Quante volte abbiamo detto che sarebbe bello se non ci fosse più alcun bisogno del Pride. Svegliarsi e accorgersi che non occorre più difendersi semplicemente per come si è e per quello che si desidera fare. Ma siamo purtroppo ancora molto lontani da questo. Si ha l’impressione che più la società s’indebolisce, più certe ataviche frustrazioni culturali tengano il punto. Sono sempre più convinta, infatti, che dietro tante manifestazioni di odio e discriminazione non si nasconda altro che una profonda insicurezza, perché chi è incapace di scegliere per sé stesso e di vivere con pienezza, in libertà e autonomia di pensiero, non può che sentirsi minacciato da chi invece ne è capace, da chi vive assecondando pacificamente la propria natura, rivendicando i suoi diritti e demolendo il totem insopportabile e ridicolo della “normalità”.

Purtroppo, la politica si fa interprete anche di tutto questo, ed è così che in nome di una presunta moralità e della difesa dei cosiddetti valori si continua – ovunque nel mondo e purtroppo anche in Europa – a porre limiti insensati a quanti, incolpevoli, non vorrebbero fare altro che vivere serenamente la propria vita.

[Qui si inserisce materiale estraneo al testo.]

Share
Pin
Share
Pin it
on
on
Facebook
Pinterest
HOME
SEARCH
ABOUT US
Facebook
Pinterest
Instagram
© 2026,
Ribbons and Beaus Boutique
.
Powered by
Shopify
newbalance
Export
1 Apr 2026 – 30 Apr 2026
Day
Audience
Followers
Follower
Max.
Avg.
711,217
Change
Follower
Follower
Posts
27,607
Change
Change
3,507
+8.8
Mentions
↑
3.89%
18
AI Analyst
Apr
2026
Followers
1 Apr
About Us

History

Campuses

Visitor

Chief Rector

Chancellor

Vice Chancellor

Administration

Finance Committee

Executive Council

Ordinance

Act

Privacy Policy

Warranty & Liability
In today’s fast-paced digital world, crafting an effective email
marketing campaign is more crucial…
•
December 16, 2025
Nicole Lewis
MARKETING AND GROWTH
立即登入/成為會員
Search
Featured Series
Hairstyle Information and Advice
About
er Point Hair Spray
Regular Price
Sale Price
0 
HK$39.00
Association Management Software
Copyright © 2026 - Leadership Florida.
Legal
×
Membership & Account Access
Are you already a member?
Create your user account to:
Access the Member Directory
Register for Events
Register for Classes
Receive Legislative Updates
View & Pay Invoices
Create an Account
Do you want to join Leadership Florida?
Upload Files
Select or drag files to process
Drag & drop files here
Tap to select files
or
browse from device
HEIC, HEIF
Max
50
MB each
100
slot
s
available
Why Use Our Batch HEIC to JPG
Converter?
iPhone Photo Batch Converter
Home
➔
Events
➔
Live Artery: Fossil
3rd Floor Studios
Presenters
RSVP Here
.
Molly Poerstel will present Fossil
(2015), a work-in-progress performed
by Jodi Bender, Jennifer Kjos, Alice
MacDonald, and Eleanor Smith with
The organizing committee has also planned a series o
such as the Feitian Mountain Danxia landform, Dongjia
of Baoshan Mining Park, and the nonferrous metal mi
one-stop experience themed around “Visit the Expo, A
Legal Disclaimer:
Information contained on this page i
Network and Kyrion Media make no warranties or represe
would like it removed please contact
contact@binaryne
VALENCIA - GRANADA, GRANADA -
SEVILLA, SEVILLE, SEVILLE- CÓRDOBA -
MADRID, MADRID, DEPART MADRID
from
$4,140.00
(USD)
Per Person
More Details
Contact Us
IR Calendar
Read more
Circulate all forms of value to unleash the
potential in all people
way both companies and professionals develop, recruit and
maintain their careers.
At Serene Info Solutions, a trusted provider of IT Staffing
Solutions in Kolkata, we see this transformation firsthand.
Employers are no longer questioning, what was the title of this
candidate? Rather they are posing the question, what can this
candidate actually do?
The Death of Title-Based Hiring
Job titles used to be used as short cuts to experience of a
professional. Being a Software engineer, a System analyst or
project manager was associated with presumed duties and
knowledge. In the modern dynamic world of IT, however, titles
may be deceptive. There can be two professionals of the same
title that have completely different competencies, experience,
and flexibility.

Si va però anche oltre, perché il nuovo vento di repressione dei diritti civili arriva ora anche a vietarne le libere manifestazioni di rivendicazione. Ed è quello che sta succedendo in Ungheria, dove il Pride, che è nato lì 30 anni fa, quest’anno si vuole addirittura vietare per legge. Il motivo lascia senza parole, perché consisterebbe – a sentire il premier Orbán e la sua maggioranza – nel desiderio di “difendere i bambini dalla propaganda Lgbtq+”.

Di fronte ad argomenti del genere c’è in realtà poco da ribattere, perché nei fatti non è possibile intavolare un discorso sensato quando il piano è quello della totale irrazionalità. Inutile fare appello alla scienza, così come appare tristemente vano qualsiasi tentativo di rappresentare la realtà per come è, e non per come si teme possa essere in virtù di convincimenti destituiti di qualsiasi ragionevole fondamento. Naturalmente gli organizzatori dello storico Pride ungherese stanno in tutti i modi cercando di far sentire le loro ragioni, ma è molto improbabile che la schiacciante maggioranza che sostiene il governo possa venire a miti consigli.

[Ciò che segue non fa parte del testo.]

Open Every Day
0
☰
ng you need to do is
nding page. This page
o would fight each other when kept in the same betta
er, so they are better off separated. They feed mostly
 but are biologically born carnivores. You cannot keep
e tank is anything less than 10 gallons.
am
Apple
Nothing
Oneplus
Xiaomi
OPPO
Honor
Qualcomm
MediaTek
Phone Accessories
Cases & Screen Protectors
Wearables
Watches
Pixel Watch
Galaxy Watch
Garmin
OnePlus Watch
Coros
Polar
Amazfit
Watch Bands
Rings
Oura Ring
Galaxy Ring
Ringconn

Si aggiunge così alla determinazione omofoba il conforto che viene da azioni dello stesso segno assunte altrove nel mondo. La centralità di Putin nel dibattito globale – non solo bellico – incoraggia i censori di ogni latitudine da tempo: in Russia, per esempio, il Pride è stato vietato già nel lontano 2012. E altrettanto si può dire dell’effetto che su tutti costoro stanno avendo le politiche di totale chiusura di Trump: anche in America, infatti, si sta andando a passo spedito indietro nel tempo, cancellando storiche e sofferte conquiste di civiltà.
Anche se nessuno ha voglia né intenzione di arrendersi, non si può non riflettere sulla portata di questo arretramento: se dopo 30 anni dal primo Pride si arriva ad assistere al divieto di quella manifestazione, proprio nel Paese in cui è nata, allora forse qualcosa ha smesso di funzionare. Ed è urgente, invece, che la corsa dei diritti riprenda e nella giusta direzione.